Document layout analysis data:
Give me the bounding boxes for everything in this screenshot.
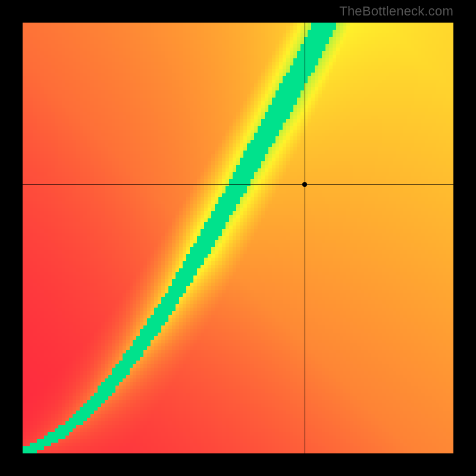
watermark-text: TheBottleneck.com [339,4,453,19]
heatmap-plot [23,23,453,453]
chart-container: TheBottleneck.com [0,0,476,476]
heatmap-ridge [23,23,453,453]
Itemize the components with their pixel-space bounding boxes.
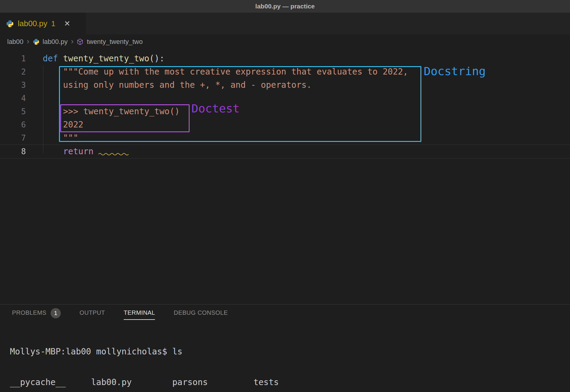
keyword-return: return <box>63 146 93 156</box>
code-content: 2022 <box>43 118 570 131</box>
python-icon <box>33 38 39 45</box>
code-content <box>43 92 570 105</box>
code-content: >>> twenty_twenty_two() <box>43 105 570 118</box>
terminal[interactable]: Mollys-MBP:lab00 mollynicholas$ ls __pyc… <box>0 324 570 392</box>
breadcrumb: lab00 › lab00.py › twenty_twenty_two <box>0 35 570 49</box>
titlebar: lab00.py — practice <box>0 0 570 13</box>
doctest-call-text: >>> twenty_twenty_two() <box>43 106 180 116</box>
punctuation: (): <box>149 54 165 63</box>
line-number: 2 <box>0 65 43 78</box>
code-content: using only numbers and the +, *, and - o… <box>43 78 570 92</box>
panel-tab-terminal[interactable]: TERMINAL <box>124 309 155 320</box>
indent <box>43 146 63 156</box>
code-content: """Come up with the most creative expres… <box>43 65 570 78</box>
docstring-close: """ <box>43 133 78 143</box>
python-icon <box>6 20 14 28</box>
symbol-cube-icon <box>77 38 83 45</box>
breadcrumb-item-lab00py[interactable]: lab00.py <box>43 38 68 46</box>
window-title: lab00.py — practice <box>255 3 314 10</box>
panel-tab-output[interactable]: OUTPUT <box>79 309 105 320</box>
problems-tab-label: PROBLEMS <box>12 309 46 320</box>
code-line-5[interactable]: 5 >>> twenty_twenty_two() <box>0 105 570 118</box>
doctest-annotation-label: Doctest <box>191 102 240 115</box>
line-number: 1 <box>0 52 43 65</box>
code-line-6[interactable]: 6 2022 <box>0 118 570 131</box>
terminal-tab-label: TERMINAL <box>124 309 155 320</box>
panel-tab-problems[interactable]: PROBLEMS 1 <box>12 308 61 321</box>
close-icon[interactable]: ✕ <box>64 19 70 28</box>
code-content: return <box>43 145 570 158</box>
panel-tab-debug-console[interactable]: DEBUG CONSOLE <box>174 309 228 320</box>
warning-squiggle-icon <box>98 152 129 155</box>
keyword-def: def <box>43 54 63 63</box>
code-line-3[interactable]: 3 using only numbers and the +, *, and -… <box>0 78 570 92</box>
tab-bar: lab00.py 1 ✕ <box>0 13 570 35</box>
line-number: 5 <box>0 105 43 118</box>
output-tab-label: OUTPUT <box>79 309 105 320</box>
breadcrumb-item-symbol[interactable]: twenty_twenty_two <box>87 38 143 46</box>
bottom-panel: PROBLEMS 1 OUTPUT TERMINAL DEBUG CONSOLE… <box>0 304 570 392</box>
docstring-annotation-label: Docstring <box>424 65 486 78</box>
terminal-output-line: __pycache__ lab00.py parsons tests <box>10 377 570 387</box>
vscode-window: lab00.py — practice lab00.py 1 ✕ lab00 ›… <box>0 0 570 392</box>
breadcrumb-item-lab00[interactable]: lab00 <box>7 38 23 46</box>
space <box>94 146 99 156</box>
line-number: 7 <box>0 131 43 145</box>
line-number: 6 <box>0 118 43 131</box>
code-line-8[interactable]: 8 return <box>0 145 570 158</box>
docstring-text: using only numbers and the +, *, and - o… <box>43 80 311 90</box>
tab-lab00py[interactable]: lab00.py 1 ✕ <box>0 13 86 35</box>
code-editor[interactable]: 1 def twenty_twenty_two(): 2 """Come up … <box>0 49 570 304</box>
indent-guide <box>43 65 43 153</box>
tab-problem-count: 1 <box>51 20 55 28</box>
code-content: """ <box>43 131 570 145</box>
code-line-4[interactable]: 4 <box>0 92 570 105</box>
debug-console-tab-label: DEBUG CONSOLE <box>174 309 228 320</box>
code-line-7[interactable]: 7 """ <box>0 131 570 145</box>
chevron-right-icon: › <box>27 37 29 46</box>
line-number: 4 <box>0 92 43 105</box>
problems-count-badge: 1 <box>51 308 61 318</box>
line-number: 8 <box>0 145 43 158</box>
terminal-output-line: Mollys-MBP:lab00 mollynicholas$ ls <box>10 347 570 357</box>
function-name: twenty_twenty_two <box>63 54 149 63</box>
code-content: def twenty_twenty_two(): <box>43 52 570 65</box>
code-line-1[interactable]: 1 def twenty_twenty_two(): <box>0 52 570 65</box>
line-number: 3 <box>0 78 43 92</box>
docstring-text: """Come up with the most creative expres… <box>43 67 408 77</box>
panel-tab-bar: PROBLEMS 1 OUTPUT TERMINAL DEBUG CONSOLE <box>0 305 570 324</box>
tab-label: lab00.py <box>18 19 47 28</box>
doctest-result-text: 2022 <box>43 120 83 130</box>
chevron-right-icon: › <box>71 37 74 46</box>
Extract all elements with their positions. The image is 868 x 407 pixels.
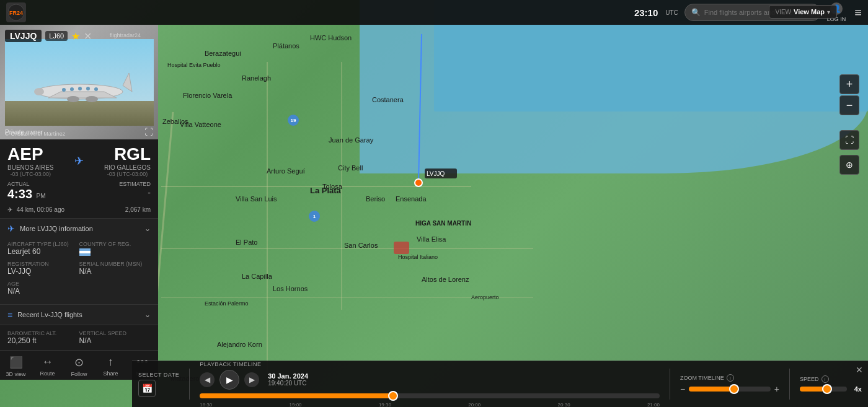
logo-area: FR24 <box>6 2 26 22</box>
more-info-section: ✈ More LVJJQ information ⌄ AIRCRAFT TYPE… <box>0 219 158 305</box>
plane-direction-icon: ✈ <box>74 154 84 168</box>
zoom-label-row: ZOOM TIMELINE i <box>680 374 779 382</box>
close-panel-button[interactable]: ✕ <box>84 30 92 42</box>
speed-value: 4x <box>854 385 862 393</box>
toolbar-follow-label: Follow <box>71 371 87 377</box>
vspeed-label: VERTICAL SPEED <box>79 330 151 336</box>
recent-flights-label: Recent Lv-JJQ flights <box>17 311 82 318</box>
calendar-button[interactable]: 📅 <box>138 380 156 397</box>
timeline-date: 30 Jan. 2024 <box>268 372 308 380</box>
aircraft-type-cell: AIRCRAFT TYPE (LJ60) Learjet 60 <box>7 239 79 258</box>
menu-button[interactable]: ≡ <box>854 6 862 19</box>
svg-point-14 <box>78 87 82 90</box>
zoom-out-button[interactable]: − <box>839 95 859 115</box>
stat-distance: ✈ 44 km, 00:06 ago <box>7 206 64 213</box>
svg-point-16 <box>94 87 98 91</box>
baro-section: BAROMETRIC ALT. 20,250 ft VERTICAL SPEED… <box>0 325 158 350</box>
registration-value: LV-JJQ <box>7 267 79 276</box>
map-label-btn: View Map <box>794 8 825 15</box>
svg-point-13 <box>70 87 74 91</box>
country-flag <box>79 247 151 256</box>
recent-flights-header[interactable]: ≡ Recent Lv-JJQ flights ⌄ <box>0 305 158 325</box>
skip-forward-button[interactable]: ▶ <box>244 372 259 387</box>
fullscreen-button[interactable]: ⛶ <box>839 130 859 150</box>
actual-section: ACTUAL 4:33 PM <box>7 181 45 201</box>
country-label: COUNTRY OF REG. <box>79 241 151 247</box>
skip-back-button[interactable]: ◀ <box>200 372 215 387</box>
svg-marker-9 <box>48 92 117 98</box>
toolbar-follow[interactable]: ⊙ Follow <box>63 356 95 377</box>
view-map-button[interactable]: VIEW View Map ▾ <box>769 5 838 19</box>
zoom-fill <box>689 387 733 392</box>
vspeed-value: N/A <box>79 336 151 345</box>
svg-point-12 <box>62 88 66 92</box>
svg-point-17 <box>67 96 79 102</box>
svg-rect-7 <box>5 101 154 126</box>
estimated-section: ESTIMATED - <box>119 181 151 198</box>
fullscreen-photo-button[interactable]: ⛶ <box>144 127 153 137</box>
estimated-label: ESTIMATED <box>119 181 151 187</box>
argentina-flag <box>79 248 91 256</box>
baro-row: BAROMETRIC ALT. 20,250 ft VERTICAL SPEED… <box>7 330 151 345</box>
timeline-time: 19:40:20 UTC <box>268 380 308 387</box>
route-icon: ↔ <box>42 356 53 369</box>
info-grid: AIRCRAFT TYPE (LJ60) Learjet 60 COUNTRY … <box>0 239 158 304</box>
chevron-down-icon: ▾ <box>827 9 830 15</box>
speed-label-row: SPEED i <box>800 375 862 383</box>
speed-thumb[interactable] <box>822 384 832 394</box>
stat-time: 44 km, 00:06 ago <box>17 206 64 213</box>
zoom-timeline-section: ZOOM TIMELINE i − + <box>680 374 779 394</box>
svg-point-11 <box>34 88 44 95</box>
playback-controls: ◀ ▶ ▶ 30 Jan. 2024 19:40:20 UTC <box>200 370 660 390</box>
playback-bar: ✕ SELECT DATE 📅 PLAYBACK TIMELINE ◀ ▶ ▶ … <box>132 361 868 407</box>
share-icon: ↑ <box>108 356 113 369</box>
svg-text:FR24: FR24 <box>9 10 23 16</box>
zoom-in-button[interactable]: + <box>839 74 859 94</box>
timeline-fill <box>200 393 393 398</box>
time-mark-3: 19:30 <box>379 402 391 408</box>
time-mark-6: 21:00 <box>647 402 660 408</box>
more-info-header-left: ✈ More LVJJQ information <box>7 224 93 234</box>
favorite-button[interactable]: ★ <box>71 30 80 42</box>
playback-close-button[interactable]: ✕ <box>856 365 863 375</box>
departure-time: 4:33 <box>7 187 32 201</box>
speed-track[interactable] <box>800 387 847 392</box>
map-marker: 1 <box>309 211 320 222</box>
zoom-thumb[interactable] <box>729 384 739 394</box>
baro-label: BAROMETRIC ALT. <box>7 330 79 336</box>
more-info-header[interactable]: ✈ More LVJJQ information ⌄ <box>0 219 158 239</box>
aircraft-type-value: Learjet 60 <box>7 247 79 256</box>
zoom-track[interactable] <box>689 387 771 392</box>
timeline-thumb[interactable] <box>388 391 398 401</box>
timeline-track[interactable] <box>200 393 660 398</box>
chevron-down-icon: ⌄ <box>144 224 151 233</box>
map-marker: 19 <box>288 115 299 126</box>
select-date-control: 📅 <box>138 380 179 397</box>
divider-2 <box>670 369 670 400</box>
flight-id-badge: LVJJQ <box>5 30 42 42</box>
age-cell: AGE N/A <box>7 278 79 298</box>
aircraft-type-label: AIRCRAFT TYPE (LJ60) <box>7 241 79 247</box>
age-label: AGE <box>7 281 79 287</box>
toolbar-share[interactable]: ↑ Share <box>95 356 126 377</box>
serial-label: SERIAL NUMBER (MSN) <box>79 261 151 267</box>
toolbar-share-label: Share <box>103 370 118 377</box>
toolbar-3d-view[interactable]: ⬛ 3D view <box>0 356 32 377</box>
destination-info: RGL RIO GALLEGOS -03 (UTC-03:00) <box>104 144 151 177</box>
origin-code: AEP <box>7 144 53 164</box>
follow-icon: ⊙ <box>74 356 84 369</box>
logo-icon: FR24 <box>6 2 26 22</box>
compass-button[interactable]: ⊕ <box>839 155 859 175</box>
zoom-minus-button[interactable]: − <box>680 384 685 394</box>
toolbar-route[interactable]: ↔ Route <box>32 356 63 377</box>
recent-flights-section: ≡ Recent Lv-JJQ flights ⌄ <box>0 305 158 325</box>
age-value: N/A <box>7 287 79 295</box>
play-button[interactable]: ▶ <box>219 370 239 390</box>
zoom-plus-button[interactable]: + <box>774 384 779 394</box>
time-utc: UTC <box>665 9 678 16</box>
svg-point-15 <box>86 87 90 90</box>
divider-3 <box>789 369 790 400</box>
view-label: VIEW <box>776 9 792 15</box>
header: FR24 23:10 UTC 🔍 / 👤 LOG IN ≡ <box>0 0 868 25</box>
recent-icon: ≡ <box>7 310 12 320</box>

**Problem description:** Identify the lines in the entries above that contain "fill", then copy them out.

**Finished task:**
zoom-fill <box>689 387 733 392</box>
timeline-fill <box>200 393 393 398</box>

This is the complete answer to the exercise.